# About the shells and some prblems....(breeding calvus +comp)



## phumsak (Jul 10, 2010)

hello guys,

i got some questions about breeding calvus and comp....... i need to know which shell is most suitable fish....

first of all, i need to introduce all of my fishs in the tank...

9 frontoza brurundi ..... about 2.5 - 3.5 inches......

4 liliupi ( make 3 inches , female 2 inches )

12 alto compessicep... ( variuos size from 1.5 '' to 2.5'' )

5 black calvus ( 2 males 3 females .... size male = 2.3-2.5'' female = 2'')

6 clown fish ...... 2''

2 demason....... 1.5 ''

are they o.k. to living together? will the fry will be o.k. after they hatch or will they be eaten real fast by other fish in the tank?

i put in alot of shells.... include 10 Harp shells , 5 apple shells ( cherry shell ) , 3 Selacosa Shells ... and many hiding place available in my tank...

Now i'm just wondering is this shell is perfectly fit to my fish? the entrance of the shell is between 2'' to 4 ''....)

i put the shell in for 5 days already and it seem like calvus male is biting and putting the female into cherry shell.... it bite female's tail very hard + very often and i'm so scare .... what should i do... the male is trying to push the female into a shell but i think it might be too big for them because the entrance is like 3 '' so i guess they might just fight for the shell.... ( but i saw the female does not fight back ... and not giving up the shell.... so i guess they might do something...else....)

Moreover, i heard that some shells will trap the fish.. inside... so i'm new with this....... i'm a really new breeder with this type of fish.... arhh..... help me plzz

Ps.
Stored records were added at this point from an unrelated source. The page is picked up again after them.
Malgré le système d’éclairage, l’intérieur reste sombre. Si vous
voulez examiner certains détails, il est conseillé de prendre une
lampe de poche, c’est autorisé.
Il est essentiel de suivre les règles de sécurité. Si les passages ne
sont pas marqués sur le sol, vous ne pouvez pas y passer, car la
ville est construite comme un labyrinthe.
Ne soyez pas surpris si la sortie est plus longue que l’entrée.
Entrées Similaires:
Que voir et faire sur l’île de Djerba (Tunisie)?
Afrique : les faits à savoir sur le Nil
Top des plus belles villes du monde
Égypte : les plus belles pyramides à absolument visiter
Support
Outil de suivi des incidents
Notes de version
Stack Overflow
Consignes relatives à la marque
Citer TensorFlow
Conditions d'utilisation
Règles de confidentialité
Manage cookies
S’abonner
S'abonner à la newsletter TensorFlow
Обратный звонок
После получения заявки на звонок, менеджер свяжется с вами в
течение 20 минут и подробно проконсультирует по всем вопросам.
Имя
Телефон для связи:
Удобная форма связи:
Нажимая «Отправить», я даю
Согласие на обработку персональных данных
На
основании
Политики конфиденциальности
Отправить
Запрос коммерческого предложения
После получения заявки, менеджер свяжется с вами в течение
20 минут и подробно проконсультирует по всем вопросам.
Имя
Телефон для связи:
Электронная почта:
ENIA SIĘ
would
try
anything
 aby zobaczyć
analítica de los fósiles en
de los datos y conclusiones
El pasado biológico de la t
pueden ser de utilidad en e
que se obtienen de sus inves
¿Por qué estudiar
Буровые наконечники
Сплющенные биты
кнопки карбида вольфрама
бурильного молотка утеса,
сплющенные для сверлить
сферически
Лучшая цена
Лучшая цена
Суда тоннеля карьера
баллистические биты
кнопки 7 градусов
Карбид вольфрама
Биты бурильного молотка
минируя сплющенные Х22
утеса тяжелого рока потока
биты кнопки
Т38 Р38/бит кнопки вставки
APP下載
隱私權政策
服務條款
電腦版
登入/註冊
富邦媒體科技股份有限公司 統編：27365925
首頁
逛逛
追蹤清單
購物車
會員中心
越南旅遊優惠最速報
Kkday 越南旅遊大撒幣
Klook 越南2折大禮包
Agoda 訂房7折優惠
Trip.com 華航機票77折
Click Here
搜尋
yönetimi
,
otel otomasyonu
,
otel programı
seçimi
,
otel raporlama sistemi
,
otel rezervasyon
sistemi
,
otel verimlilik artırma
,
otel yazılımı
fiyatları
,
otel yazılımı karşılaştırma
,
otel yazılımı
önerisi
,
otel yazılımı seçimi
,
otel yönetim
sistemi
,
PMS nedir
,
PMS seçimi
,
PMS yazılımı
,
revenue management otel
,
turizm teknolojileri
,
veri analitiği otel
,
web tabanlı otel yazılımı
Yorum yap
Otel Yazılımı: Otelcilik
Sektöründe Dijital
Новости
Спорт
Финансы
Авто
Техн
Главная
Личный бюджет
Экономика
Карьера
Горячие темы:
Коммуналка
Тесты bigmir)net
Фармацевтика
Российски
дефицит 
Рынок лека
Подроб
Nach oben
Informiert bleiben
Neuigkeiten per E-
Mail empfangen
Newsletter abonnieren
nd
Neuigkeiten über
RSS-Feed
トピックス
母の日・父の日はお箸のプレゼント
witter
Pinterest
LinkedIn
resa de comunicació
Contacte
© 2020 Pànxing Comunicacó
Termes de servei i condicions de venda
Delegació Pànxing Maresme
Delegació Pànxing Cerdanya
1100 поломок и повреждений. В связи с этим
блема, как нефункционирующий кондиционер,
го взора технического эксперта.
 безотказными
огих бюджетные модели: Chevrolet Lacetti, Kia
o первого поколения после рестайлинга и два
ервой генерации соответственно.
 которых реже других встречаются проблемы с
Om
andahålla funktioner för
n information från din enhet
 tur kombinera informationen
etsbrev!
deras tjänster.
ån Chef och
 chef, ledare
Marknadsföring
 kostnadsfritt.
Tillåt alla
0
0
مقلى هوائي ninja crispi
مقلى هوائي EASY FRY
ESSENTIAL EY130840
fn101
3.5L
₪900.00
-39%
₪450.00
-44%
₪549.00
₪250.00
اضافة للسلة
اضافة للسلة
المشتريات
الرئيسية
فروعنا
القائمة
I'm from Thailand and it's hard to find F0 fish so my fish is like F1 - F2 will they be able to breed?? because i think their blood should be really close to each other....

thank you for helping .... and if anyone know how to create PVC breeding cave for calvus and comp please let me know ... thank you ^_^


----------



## phumsak (Jul 10, 2010)

oh forget the picture

...http://www.seashellworld.com/page/S/PROD/Harp/S3605

this is harp shell...

http://www.cichlidbreeding.com/products.php?cat=10&pg=4

Tonna selacosa shell...

the last apple snail shell i think it should be fine for the fish ...


----------



## DJRansome (Oct 29, 2005)

What are the dimensions of your tank?

I'd eliminate the demasoni and either the comps or the calvus because they can crossbreed.


----------



## phumsak (Jul 10, 2010)

**** it..... my local fish shop is trick me again.....

he said " comp and calvus is unable to crossbreed but white , black , yellow , red fin calvus sometime crossbreed between their species.... so i think there is a chance to crossbreed...

so what should i do? should i seperate them? what size of tank do you think will fit all 12 comps??

Ps. i will get rid of demason soon becoz i have a huge tank for malawi cichlid.... but it's very hard to catch them... 2 of them are very small and harmless for now...


----------



## BioG (Oct 12, 2008)

Looks like a lot of work here before you are able to salvage fry let alone raise them. I'm definitely not trying to discourage you from Altos as they're, by far, my favorite. However, it'll just take some understanding about what you're dealing with.

First, you were tricked. Altolamprologus of any species can and will cross breed. As a matter of fact most cichlids can. Most certainly however, fish from the same genus will recognize each other as mates.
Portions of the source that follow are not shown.